Гремела над морем навеки возлюбленная круизным оркестром «Опять от меня сбежала последняя электричка», и под громовый этот мотив сыпались на плашкоут с трапа веселые люди в пестрых туристских косынках, у каждой группы — своя косынка, чтобы не перепутать…

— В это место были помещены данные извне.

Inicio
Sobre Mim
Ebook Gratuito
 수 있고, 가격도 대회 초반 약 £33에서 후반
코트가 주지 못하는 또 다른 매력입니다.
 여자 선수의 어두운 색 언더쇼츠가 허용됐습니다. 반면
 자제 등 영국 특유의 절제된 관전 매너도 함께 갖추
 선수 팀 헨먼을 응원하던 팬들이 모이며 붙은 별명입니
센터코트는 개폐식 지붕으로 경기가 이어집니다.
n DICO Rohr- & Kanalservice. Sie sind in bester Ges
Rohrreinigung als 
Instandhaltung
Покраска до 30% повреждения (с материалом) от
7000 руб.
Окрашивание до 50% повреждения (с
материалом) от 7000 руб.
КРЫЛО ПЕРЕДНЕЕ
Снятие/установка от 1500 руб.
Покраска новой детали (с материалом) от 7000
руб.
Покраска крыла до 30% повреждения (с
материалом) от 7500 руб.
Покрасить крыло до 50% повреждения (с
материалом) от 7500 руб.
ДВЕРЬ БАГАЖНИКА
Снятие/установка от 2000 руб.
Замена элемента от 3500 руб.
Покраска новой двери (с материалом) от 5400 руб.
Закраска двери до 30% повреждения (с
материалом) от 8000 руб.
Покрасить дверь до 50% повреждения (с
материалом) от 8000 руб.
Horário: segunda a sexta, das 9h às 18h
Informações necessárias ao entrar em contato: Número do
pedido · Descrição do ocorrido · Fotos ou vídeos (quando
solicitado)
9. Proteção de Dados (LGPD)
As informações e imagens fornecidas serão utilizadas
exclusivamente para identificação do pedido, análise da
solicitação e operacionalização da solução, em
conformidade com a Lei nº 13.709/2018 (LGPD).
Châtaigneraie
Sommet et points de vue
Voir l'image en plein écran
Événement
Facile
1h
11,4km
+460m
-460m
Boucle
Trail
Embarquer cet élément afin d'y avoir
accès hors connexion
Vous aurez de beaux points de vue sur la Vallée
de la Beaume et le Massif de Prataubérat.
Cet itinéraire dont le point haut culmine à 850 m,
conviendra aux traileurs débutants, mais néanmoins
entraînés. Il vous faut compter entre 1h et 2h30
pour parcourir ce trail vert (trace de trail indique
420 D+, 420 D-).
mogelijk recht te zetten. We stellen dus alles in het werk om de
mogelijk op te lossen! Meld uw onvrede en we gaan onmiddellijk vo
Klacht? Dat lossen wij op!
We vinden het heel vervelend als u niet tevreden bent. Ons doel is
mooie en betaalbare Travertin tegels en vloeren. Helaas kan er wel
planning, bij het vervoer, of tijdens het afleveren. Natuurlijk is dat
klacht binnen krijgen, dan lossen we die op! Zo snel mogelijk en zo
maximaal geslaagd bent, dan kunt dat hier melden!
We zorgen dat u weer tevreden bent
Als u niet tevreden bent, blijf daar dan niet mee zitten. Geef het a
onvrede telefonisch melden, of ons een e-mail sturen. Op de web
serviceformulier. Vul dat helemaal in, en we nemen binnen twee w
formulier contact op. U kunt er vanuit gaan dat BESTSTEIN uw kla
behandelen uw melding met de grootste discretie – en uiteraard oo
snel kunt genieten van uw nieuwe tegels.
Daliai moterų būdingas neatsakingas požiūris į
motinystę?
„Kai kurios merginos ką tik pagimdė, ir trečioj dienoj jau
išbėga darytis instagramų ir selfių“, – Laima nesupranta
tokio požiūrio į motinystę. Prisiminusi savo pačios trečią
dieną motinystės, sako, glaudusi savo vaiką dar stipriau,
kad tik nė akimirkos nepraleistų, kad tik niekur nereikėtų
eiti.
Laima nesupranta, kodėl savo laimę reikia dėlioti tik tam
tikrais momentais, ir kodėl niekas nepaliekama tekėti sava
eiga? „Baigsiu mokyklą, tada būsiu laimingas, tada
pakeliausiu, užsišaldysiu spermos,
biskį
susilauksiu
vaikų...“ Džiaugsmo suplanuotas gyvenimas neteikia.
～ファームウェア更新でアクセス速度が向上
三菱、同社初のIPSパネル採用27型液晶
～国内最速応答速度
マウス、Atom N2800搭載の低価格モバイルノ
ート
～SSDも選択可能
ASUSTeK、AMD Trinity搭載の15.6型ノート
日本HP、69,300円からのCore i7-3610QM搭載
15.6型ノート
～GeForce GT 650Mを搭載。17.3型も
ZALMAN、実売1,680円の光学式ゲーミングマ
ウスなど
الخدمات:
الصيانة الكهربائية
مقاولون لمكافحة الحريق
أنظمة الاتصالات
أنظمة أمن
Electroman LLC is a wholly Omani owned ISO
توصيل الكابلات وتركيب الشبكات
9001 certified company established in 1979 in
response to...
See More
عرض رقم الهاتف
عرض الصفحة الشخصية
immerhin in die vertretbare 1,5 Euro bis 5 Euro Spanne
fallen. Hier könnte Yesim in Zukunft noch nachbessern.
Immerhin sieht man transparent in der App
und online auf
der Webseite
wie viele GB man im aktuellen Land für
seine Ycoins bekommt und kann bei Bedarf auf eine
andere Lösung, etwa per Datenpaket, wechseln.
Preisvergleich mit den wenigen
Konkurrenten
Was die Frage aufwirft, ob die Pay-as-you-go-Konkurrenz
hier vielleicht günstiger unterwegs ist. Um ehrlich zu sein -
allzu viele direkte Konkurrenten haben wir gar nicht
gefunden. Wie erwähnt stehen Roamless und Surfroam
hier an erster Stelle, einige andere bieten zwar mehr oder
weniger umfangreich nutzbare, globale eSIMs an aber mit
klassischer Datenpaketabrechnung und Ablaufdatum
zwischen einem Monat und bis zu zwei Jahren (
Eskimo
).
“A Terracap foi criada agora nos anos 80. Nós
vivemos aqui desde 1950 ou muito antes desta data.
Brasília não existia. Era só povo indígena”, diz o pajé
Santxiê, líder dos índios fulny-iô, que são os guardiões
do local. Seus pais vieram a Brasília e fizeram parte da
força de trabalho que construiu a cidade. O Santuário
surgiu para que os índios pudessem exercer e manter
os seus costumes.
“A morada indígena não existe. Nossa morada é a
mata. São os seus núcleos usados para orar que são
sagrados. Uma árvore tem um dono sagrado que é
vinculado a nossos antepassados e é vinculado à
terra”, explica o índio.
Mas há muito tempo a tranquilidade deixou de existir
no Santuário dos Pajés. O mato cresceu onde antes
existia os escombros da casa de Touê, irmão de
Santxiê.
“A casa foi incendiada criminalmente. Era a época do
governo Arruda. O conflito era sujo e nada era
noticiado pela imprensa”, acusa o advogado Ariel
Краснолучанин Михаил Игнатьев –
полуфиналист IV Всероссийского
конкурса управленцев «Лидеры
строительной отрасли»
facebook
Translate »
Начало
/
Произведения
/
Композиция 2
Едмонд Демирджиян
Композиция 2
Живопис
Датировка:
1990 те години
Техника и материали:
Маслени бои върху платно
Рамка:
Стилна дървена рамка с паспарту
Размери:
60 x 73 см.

Все здесь заранее волновало туристов. Островерхий вулкан, который — увы! — не курится, черный песок на берегу океана, ребро кита, воткнутое в центре поселка, кривое, как зуб, небрежно — под ним фотографируются, рубленые дома, разбросанные здесь широко, со щедростью, в городах забытой. Шла через висячку женщина и небрежно, будто белье, несла на руке связку оранжевых крабов. Спустилась к воде и стала полоскать крабов, будто белье. От этих крабов стоит потом в каютах непролазная вонь до самого Владивостока. Но какие крабы! Саженьи. Волновала туристов могучая сила рыбы кеты, взбивающей воду в Змейке до белой пены плавниками — как крыльями. Мучили всякие вопросы — как обжечься лианой сумахом и можно ли убежать от волны цунами, если она идет. Безутешно мечтали туристы, чтобы именно сегодня, в этот единственный для них день, на острове случилось бы хоть небольшое — ну, прямо хоть крошечное — землетрясение.
Ах, эти мечты вприскочку!
Они были хорошие люди, туристы: наши. Трудом заработали деньги на дальнюю эту поездку — не в Индию, на свой же Дальний Восток, и отдыхали теперь до изнеможения, до полной потери сил, ибо маршрут был труден. Но, несмотря на широкую их любознательность, меньше всего вокруг их сейчас занимали люди, которые тут живут. Это и понятно, поскольку люди были здесь как везде, как они сами на своем месте — при работе, при детях, сдержанные, насмешливые, откровенно болтливые — всякие. Времени на узнавание не было, просто — мелькали лица.